Petra Schürmann gehörte doch auch zum Rateteam von Was bin ich. Wenn ich mich nicht ganz irre, besetzte sie den rechten Flügel. Beim Beruferaten war sie ganz schlecht, und Guido mußte es immer rausreißen, wenn sie sich bei 8 Fünfern schon wieder verfragt hatte. Nur beim Prominentenraten war sie ganz gut, das Worldluder.

PeterLu
01.03.2003, 12:30
Blühende Landschaften, und das ganz ohne Giesskanne! Pauschalhaderer schreiben einfach die besten Geschichten, so ist es wohl.

windstad
02.03.2003, 17:38
Petra Schuermann bei "Was bin ich" ?
Das war doch wohl Marianne Koch, nicht wahr.

Klingeltonk
03.03.2003, 08:02
Da haben Sie natürlich recht. Mein altes Marianne Koch - Petra Schürmann - Problem. Ich hab dann noch ein Kirk Douglas - Burt Lancaster - Problem, aber die saßen ja nicht bei Wasbinich.

rupertjahn
04.11.2003, 15:57
Herzlichen Glückwunsch zum Geburtstag, George Duck.

lost in translation
13.02.2006, 17:29
Haetten sowohl Petra Schuermann und Marianne Koch bei "Was bin ich" mitgeraten, waere das wohl nicht gut gegangen - hatte denn nicht Petra Marianne den Ehemann ausgespannt ?

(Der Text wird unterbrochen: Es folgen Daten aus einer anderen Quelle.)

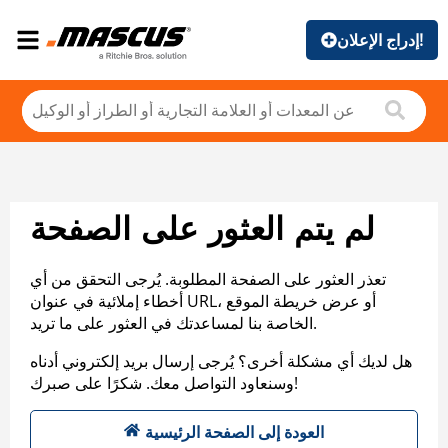
إدراج الإعلان!
لم يتم العثور على الصفحة
تعذر العثور على الصفحة المطلوبة. يُرجى التحقق من أي
أخطاء إملائية في عنوان URL، أو عرض خريطة الموقع
الخاصة بنا لمساعدتك في العثور على ما تريد.
هل لديك أي مشكلة أخرى؟ يُرجى إرسال بريد إلكتروني أدناه
وسنعاود التواصل معك. شكرًا على صبرك!
العودة إلى الصفحة الرئيسية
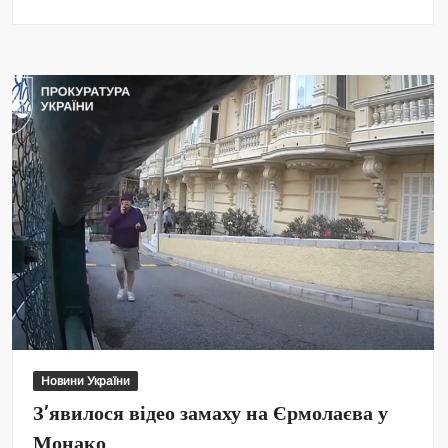
Новини України
З’явилося відео замаху на Єрмолаєва у
Монако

In diesem Zusammenhang faellt mir natuerlich ein, dass ich Anfang der 90er Jahre mal Hans Sachs, den ratenden Staatsanwalt aus "Was bin ich" in der Nuernberger Nordstadt im Lidl Markt getroffen habe (nun ja, er stand vor mir an der Kasse). So mit Fliege und Anzug - ganz genau wie er immer auf dem Fernsehschirm erschien. Der Annett und dem Guido dagegen bin ich nie begegnet.